Problem to solve:
Copy out the full listing exactly, omitting any picture it contains.

[[ Supplied information, beginning ]]

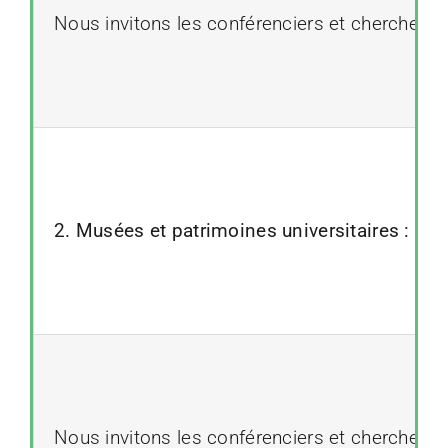
Nous invitons les conférenciers et chercheurs
2. Musées et patrimoines universitaires : enj
Nous invitons les conférenciers et chercheurs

[[ Supplied information, end ]]

Response area:
Nous invitons les conférenciers et chercheurs
2. Musées et patrimoines universitaires : enj
Nous invitons les conférenciers et chercheurs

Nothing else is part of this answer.